Training and outreach portal of

Introduction to RCSB PDB APIs

RCSB PDB APIs build on the data available in the PDB archive and additional internal and external annotations. They power the RCSB.org website. Because they are publicly available, they can be also used without restrictions by external resources.

This tutorial is intended for RCSB PDB users familiar with PDB data, but new to programming and looking for a starting place to perform complicated or repetitive searches and/or searches with large results sets. More detailed user guide documentation is available with links to specific API tutorials and references for more advanced users and developers.

An API (Application Programming Interface) contains data or features that other applications can access and implement.

The vast majority of APIs, including the RCSB PDB APIs are written in JavaScript Object Notation, or JSON. An API query is constructed as a series of key-value pairs as shown below with examples of key-value pairs from PDB data. What’s defined as a ‘key’ in JSON format, will be referred to as an ‘attribute’ in this tutorial.

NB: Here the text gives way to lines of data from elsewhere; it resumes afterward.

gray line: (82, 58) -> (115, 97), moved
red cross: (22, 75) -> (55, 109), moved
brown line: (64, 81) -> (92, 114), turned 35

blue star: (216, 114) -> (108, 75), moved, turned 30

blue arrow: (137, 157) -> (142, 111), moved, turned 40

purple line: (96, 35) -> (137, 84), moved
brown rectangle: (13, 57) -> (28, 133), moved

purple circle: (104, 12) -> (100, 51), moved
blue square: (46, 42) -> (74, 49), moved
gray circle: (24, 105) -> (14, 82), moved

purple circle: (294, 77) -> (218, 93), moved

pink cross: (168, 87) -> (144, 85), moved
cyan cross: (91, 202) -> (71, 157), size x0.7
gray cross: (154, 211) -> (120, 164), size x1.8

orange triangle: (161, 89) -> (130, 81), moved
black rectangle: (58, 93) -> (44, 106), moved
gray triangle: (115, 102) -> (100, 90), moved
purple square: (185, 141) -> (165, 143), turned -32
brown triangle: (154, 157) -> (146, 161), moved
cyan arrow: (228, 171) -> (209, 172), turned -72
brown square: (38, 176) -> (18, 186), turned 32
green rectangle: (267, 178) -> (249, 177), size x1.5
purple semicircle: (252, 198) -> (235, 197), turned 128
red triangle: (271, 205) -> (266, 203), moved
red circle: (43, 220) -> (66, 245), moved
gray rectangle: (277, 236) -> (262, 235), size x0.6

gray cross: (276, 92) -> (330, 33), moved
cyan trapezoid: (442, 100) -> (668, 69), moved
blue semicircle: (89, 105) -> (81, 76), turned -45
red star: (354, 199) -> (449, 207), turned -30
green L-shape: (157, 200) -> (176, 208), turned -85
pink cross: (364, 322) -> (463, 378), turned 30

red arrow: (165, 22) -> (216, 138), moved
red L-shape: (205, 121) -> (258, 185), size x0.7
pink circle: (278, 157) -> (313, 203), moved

The JSON format is constructed as a series of key-value pairs. Examples of key-value pairs from RCSB API are shown on the left.

The RCSB.org website is powered by APIs (also known as web services; see User Guide). RCSB PDB exposes these APIs to the public, so that they can be used in custom software or web-based applications by anyone around the world.

There are two main APIs:

Data API contains static data for each structure. The information seen on the Structure Summary Pages and Custom Reports is derived from the Data API (tutorial).
Search API combines attributes in a query and then retrieves the PDB IDs that fulfill these criteria (tutorial).

Search API powers the search features provided on the RCSB.org website. After finding a group of entries, the results are displayed in various layouts using information from the data API.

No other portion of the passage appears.